» **YOUR INSTRUCTIONS**
Beneath this task are records; print exactly the stretch of them from the line with "ВИДЕОПРОЖЕКЦИИ И ФИЛМОТЕКИ, БАРТЕРНИ" through the line with "ПРОИЗВОДСТВО И РЕАЛИЗАЦИЯ НА ГИПС И", both ends included.

» **WORKING DATA**
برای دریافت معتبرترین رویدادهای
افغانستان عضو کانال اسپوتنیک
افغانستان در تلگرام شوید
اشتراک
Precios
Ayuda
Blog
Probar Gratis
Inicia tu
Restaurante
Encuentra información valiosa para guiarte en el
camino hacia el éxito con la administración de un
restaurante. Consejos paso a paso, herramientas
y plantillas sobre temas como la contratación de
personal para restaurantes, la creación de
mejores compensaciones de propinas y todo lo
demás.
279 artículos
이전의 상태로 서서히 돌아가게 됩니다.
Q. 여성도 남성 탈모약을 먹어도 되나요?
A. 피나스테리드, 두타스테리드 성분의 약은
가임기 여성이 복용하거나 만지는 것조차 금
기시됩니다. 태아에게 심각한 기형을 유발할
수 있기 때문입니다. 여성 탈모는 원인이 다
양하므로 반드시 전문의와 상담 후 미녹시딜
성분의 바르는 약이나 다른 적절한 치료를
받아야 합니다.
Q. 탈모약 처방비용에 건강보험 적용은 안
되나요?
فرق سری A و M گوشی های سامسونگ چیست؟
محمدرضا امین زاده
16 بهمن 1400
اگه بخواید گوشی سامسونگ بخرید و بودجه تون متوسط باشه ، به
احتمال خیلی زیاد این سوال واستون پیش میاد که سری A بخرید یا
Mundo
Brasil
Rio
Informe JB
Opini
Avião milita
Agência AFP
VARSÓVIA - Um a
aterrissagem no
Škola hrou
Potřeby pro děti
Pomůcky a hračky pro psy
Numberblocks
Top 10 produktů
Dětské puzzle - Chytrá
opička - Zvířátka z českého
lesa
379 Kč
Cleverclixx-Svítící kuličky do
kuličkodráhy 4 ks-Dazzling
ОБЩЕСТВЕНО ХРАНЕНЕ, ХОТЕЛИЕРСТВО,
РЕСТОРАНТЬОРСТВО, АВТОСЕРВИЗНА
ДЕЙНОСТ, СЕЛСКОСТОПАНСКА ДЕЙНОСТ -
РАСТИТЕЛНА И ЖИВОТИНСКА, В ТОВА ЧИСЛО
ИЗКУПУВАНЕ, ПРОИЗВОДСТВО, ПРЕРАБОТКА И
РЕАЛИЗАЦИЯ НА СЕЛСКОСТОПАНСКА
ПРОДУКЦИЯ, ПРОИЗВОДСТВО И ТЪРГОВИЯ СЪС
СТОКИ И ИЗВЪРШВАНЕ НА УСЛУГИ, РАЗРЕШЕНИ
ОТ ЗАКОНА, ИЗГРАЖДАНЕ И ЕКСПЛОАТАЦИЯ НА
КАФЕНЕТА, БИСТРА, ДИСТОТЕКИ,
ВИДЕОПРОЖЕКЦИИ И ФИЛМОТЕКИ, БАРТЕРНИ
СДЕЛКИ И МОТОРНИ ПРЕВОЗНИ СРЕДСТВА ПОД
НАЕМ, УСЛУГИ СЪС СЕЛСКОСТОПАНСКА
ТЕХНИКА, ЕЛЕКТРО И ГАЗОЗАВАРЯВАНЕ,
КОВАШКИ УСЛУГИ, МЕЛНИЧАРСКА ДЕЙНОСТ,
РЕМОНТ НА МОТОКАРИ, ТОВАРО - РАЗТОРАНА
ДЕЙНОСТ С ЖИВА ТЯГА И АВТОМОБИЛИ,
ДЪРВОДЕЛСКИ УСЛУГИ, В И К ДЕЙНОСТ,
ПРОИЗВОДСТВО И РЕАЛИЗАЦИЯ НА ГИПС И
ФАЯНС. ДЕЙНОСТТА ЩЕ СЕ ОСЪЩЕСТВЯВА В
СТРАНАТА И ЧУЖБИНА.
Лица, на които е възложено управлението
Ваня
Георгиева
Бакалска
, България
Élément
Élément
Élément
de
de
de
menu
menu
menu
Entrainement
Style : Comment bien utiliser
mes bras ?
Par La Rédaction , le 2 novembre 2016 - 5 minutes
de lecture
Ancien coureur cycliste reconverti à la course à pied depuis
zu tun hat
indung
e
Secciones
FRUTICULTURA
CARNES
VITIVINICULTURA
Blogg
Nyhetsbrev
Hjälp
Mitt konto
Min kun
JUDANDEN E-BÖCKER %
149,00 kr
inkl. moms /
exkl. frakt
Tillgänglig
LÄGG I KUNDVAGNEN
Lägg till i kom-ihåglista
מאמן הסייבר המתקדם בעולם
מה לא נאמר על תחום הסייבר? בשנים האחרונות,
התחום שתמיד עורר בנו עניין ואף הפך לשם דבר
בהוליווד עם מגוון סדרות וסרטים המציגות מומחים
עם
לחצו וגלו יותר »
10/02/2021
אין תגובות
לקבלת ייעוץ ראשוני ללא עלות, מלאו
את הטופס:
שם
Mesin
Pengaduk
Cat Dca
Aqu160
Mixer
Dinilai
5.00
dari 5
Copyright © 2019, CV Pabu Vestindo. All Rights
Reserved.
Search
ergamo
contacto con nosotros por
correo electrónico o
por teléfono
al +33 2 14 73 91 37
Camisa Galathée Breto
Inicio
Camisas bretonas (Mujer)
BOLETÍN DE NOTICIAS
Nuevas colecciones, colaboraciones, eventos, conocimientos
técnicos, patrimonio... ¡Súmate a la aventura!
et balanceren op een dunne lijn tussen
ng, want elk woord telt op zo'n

» **FINISHED EXERCISE**
ВИДЕОПРОЖЕКЦИИ И ФИЛМОТЕКИ, БАРТЕРНИ
СДЕЛКИ И МОТОРНИ ПРЕВОЗНИ СРЕДСТВА ПОД
НАЕМ, УСЛУГИ СЪС СЕЛСКОСТОПАНСКА
ТЕХНИКА, ЕЛЕКТРО И ГАЗОЗАВАРЯВАНЕ,
КОВАШКИ УСЛУГИ, МЕЛНИЧАРСКА ДЕЙНОСТ,
РЕМОНТ НА МОТОКАРИ, ТОВАРО - РАЗТОРАНА
ДЕЙНОСТ С ЖИВА ТЯГА И АВТОМОБИЛИ,
ДЪРВОДЕЛСКИ УСЛУГИ, В И К ДЕЙНОСТ,
ПРОИЗВОДСТВО И РЕАЛИЗАЦИЯ НА ГИПС И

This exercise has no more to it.